C’est une démarche nécessaire pour l’OGE au regard de la révolution qui s’opère autour du droit de la compliance et innovante car l’OGE est le seul Ordre à s’emparer pour le moment de cette thématique ».
Comment allez-vous vous y prendre pour engager la profession ?
S.V : « Comme l’a expliqué Marie-Anne Frison-Roche, le droit de la compliance est relativement nouveau et sur lequel nous devons absolument nous positionner au regard des enjeux économiques et sociaux.
Pour engager l’ensemble d’une profession autour de valeurs communes, nous allons coconstruire notre Raison d’être. Ce n’est pas quelque chose que l’on décrète ou que l’on trouve par impulsion créative, c’est au contraire un projet que l’on construit collectivement.
Pour développer notre Raison d’être nous allons partir des besoins du client et rechercher notre singularité ».
Quelles seront les étapes pour passer de la régulation à la compliance ?
S.V : « La première étape de cette transformation consistera à définir la Raison d’être de notre profession. C’est-à-dire : définir une ambition d’intérêt général que nous entendons poursuivre collectivement. C’est pour cela que dès le 16 juin, au lendemain de la constitution du nouveau Conseil supérieur, nous avons adressé un questionnaire à l’ensemble de la profession pour évaluer les thèmes que les géomètres-experts estiment être constituants de la Raison d’être de la profession et de l’Ordre.
Ce questionnaire sera complété par une démarche d’entretiens qualitatifs avec nos parties prenantes en septembre.
La deuxième étape consistera à définir la Raison d’être de notre Ordre.
Enfin, nous nous doterons de lignes directrices et d’un corpus dit de « soft law », ou de « droit mou », pour aligner nos ambitions et nos pratiques. Il sera soumis au vote du Conseil supérieur en fin d’année ».

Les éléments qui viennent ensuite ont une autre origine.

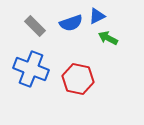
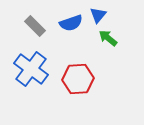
blue triangle: moved 1 px right, 1 px up; rotated 24 degrees counterclockwise
green arrow: rotated 12 degrees clockwise
blue cross: rotated 16 degrees clockwise
red hexagon: rotated 16 degrees counterclockwise
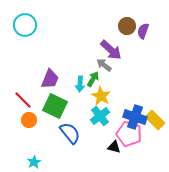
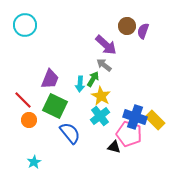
purple arrow: moved 5 px left, 5 px up
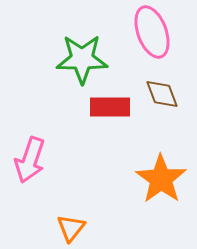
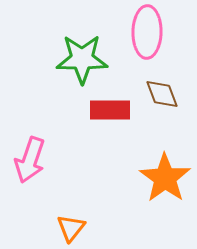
pink ellipse: moved 5 px left; rotated 21 degrees clockwise
red rectangle: moved 3 px down
orange star: moved 4 px right, 1 px up
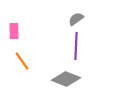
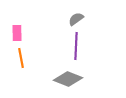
pink rectangle: moved 3 px right, 2 px down
orange line: moved 1 px left, 3 px up; rotated 24 degrees clockwise
gray diamond: moved 2 px right
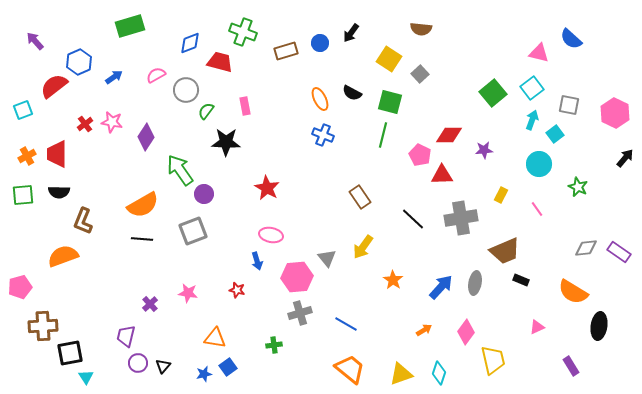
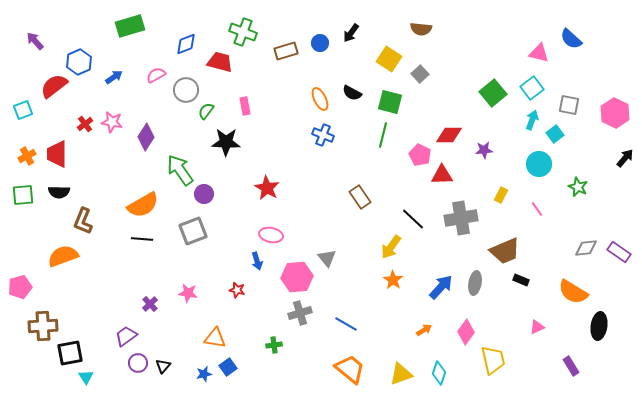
blue diamond at (190, 43): moved 4 px left, 1 px down
yellow arrow at (363, 247): moved 28 px right
purple trapezoid at (126, 336): rotated 40 degrees clockwise
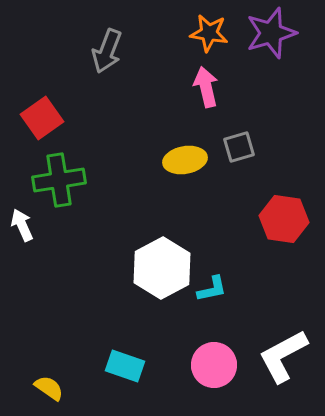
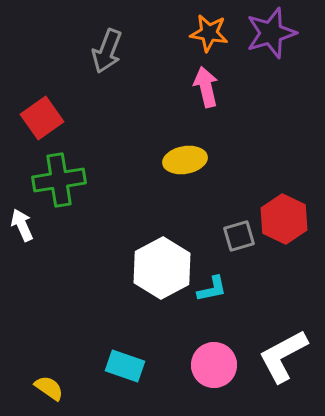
gray square: moved 89 px down
red hexagon: rotated 18 degrees clockwise
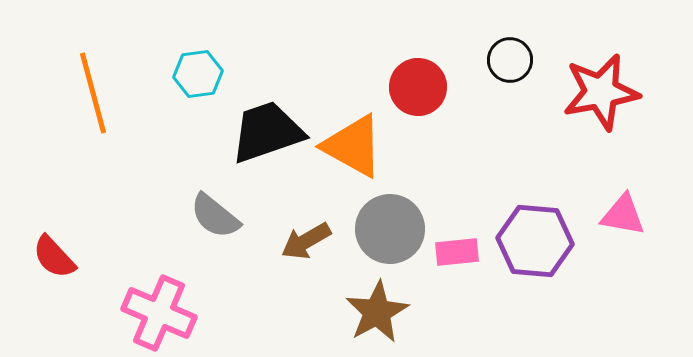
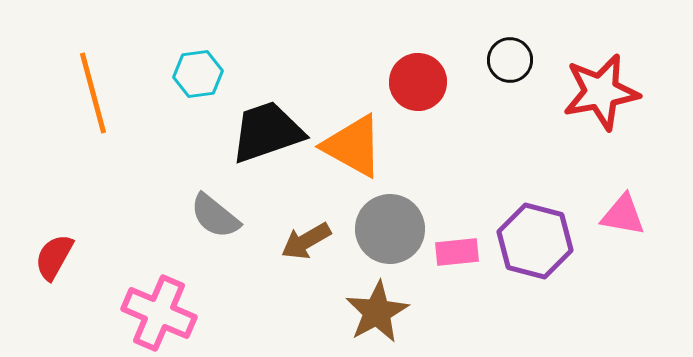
red circle: moved 5 px up
purple hexagon: rotated 10 degrees clockwise
red semicircle: rotated 72 degrees clockwise
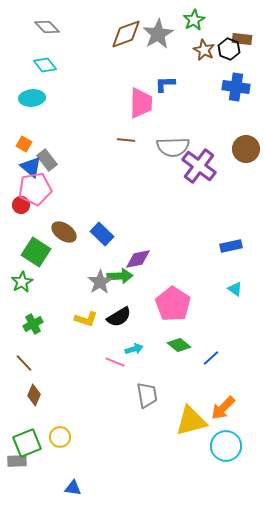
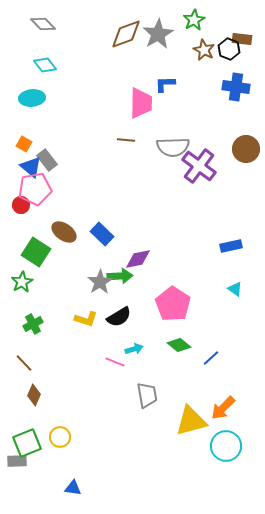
gray diamond at (47, 27): moved 4 px left, 3 px up
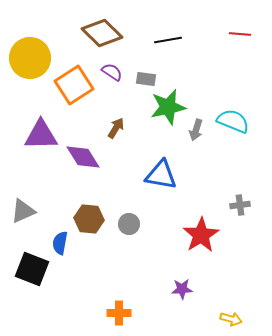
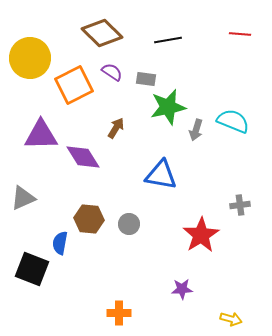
orange square: rotated 6 degrees clockwise
gray triangle: moved 13 px up
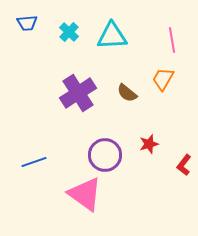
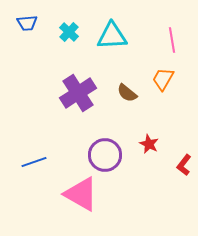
red star: rotated 30 degrees counterclockwise
pink triangle: moved 4 px left; rotated 6 degrees counterclockwise
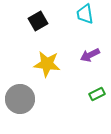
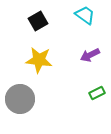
cyan trapezoid: moved 1 px down; rotated 135 degrees clockwise
yellow star: moved 8 px left, 4 px up
green rectangle: moved 1 px up
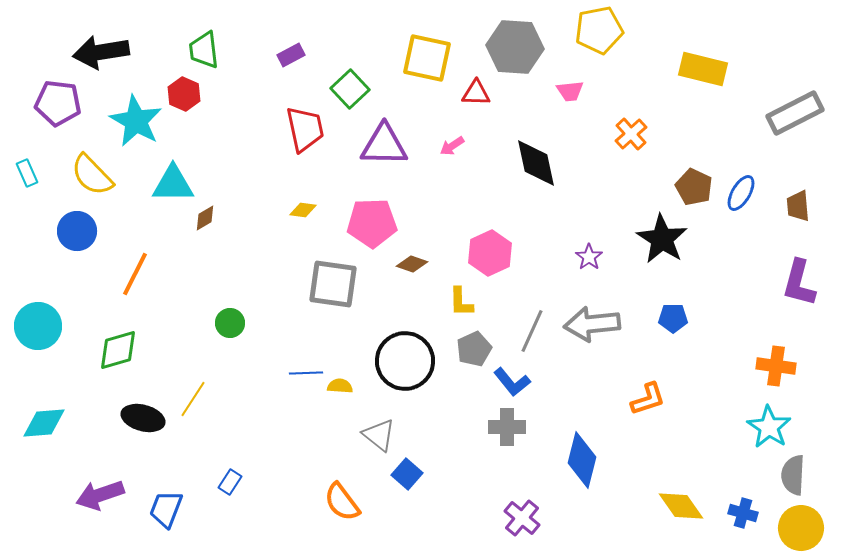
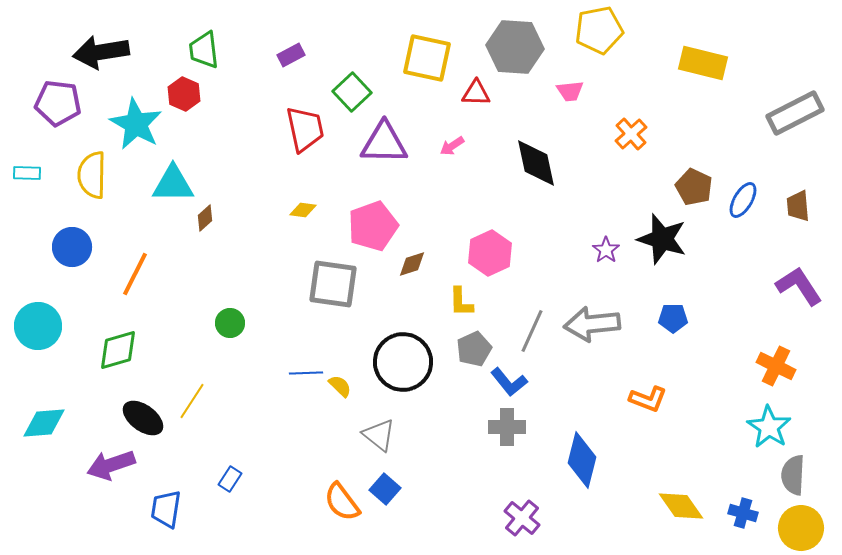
yellow rectangle at (703, 69): moved 6 px up
green square at (350, 89): moved 2 px right, 3 px down
cyan star at (136, 121): moved 3 px down
purple triangle at (384, 145): moved 2 px up
cyan rectangle at (27, 173): rotated 64 degrees counterclockwise
yellow semicircle at (92, 175): rotated 45 degrees clockwise
blue ellipse at (741, 193): moved 2 px right, 7 px down
brown diamond at (205, 218): rotated 12 degrees counterclockwise
pink pentagon at (372, 223): moved 1 px right, 3 px down; rotated 18 degrees counterclockwise
blue circle at (77, 231): moved 5 px left, 16 px down
black star at (662, 239): rotated 15 degrees counterclockwise
purple star at (589, 257): moved 17 px right, 7 px up
brown diamond at (412, 264): rotated 36 degrees counterclockwise
purple L-shape at (799, 283): moved 3 px down; rotated 132 degrees clockwise
black circle at (405, 361): moved 2 px left, 1 px down
orange cross at (776, 366): rotated 18 degrees clockwise
blue L-shape at (512, 382): moved 3 px left
yellow semicircle at (340, 386): rotated 40 degrees clockwise
yellow line at (193, 399): moved 1 px left, 2 px down
orange L-shape at (648, 399): rotated 39 degrees clockwise
black ellipse at (143, 418): rotated 21 degrees clockwise
blue square at (407, 474): moved 22 px left, 15 px down
blue rectangle at (230, 482): moved 3 px up
purple arrow at (100, 495): moved 11 px right, 30 px up
blue trapezoid at (166, 509): rotated 12 degrees counterclockwise
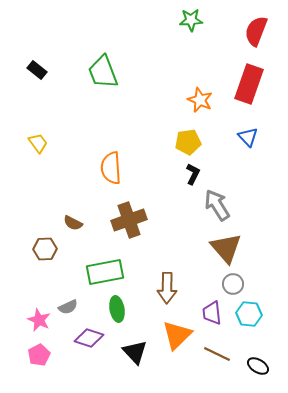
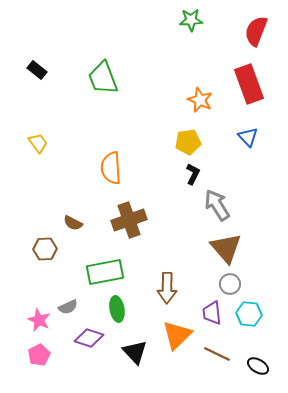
green trapezoid: moved 6 px down
red rectangle: rotated 39 degrees counterclockwise
gray circle: moved 3 px left
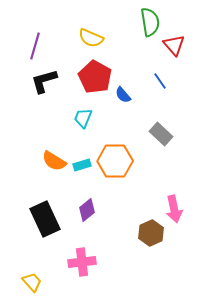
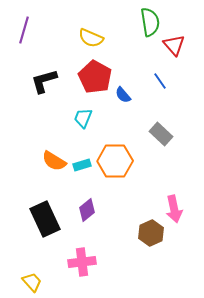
purple line: moved 11 px left, 16 px up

La montée en puissance du droit de la compliance exige pour la profession de se transformer pour mieux répondre aux défis d’une société en pleine mutation, ainsi qu’aux attentes de ses clients et concitoyens. Définir sa Raison d’être va permettre collectivement aux géomètres-experts de déterminer les buts monumentaux sur lesquels ils souhaitent s’engager tout en garantissant une haute qualité des prestations qu’ils proposent. Une démarche socialement et économiquement innovante. Quand on sait que le droit de la compliance peut aussi aider à prévenir les crises mondiales, faire partie des acteurs qui s’emparent maintenant du sujet, c’est tout simplement agir pour un monde plus stable et plus serein. Désormais investis dans le champ de la compliance, les géomètres-experts garantiront d’autant plus un cadre de vie durable.